**REQUIREMENT**
Each line holding the word "Public" must appear in the answer, copied from the entries.

-=-=-

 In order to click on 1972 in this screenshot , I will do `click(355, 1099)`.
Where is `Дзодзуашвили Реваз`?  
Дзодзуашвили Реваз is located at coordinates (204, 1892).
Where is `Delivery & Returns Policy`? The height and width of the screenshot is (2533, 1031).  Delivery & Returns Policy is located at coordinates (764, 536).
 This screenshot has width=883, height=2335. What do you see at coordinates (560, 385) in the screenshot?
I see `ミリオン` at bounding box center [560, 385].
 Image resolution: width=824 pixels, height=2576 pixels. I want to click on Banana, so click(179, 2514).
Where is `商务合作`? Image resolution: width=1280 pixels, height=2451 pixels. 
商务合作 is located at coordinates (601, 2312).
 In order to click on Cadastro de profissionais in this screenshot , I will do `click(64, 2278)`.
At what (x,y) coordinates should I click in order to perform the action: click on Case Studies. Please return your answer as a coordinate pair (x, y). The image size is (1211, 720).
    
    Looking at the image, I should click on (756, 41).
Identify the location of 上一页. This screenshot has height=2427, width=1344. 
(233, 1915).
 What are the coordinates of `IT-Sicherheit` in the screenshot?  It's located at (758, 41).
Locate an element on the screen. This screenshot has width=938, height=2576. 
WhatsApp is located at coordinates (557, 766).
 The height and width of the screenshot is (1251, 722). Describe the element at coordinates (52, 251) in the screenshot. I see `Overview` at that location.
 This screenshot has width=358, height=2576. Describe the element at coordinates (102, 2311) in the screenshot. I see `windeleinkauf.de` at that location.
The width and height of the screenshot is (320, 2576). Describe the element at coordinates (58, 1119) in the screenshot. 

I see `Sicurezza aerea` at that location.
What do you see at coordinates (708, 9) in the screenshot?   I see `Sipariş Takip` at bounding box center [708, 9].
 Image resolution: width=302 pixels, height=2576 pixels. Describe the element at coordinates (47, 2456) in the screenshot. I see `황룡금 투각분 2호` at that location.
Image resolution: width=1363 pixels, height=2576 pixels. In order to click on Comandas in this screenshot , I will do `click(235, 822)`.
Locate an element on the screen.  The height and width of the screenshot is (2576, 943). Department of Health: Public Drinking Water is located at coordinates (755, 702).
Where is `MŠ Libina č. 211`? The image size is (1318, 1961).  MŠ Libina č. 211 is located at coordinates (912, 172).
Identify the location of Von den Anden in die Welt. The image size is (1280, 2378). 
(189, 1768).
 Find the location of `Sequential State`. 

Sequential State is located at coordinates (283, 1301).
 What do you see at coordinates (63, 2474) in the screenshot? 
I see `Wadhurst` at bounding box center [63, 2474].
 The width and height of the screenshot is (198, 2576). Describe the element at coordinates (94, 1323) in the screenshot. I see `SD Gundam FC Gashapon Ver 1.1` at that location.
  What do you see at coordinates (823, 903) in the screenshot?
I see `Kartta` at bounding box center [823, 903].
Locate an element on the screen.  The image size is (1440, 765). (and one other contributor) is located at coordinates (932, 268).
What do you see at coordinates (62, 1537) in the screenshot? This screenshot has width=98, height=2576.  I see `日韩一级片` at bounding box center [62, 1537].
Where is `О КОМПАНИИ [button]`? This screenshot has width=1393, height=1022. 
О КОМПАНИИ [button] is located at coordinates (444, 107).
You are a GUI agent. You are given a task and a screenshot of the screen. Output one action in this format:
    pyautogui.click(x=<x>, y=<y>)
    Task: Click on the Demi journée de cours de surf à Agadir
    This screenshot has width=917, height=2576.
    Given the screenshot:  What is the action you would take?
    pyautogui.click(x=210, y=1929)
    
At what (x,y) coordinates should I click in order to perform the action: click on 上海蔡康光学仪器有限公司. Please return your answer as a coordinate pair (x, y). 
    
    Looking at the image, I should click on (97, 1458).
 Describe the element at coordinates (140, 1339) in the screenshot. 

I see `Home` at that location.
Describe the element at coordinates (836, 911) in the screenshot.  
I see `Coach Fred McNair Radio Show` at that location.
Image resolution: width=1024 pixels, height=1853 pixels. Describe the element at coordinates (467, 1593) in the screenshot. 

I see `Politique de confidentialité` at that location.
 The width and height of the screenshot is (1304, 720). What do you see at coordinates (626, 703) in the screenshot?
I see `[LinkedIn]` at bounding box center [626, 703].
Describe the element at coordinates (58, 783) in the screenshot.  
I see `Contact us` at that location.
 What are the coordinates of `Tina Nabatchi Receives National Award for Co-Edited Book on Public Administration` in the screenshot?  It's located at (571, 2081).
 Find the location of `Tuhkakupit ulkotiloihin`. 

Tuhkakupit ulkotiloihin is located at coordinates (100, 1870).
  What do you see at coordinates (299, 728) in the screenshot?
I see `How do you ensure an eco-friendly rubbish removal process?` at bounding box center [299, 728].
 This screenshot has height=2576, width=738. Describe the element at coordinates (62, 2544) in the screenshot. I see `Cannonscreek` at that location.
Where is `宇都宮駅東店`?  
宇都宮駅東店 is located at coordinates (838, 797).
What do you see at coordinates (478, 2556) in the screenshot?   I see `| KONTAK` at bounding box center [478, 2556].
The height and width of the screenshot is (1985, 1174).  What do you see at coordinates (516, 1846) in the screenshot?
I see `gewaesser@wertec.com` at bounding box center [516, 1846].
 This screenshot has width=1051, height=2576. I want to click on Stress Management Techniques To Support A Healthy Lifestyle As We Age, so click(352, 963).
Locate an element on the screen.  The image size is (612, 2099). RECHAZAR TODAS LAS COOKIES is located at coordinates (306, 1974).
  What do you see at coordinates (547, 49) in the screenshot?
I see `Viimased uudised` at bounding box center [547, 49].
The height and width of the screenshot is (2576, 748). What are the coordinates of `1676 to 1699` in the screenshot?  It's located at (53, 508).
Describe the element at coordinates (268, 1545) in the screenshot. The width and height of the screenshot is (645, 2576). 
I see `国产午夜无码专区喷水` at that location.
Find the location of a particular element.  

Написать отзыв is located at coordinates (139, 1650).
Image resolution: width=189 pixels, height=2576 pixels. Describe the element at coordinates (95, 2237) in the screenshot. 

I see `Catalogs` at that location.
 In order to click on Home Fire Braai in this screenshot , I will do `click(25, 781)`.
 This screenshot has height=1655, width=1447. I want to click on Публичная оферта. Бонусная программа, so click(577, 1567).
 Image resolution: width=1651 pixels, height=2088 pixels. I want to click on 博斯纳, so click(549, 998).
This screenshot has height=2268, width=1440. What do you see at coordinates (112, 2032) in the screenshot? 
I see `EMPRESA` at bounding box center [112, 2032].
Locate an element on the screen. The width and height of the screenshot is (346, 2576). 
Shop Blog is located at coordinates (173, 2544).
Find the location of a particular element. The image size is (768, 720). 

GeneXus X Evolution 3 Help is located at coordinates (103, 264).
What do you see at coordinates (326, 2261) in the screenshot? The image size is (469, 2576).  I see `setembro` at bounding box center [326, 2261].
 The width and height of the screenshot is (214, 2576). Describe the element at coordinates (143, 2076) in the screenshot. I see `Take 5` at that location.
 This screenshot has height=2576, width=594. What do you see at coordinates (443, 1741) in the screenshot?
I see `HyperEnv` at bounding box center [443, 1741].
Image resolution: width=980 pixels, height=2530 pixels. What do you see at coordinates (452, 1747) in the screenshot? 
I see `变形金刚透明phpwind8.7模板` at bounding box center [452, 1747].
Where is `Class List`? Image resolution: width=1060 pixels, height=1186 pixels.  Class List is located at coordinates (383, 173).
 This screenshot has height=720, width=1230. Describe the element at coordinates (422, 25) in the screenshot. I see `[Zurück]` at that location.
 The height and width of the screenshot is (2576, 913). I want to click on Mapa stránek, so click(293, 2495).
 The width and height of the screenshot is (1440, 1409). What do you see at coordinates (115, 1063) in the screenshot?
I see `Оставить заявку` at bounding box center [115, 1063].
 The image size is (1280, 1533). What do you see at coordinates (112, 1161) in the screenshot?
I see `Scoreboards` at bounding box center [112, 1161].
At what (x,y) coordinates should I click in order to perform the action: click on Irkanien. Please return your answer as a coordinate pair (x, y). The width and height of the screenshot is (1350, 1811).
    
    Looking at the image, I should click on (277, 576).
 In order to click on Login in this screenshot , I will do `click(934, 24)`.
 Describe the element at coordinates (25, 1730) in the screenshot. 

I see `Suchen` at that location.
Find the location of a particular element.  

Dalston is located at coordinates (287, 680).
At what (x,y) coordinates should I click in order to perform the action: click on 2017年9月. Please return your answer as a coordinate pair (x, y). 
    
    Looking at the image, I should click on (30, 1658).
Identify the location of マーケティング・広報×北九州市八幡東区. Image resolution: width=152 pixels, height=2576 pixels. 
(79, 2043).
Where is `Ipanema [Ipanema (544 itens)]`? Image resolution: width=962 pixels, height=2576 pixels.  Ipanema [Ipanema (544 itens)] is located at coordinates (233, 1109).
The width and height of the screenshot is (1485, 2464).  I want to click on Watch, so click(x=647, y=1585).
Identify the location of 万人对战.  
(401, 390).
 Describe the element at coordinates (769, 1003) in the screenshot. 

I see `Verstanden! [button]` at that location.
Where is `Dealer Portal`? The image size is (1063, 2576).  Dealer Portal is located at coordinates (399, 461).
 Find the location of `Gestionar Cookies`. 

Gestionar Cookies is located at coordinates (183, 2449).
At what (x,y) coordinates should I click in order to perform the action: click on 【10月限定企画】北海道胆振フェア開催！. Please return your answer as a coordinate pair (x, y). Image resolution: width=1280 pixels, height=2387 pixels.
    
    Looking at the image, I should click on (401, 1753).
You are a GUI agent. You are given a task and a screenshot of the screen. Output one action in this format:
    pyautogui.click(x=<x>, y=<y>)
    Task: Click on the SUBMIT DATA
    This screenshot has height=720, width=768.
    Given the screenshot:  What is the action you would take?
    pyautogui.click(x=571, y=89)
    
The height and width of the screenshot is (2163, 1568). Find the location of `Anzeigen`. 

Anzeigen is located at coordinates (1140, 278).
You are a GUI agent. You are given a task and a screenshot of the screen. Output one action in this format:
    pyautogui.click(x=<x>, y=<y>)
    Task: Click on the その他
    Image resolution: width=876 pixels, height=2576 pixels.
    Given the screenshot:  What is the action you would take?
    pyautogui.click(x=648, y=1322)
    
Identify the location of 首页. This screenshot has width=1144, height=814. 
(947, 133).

-=-=-

**RESPONSE BOX**
Locate an element on the screen.  The height and width of the screenshot is (2576, 943). Department of Health: Public Drinking Water is located at coordinates (755, 702).
 What are the coordinates of `Tina Nabatchi Receives National Award for Co-Edited Book on Public Administration` in the screenshot?  It's located at (571, 2081).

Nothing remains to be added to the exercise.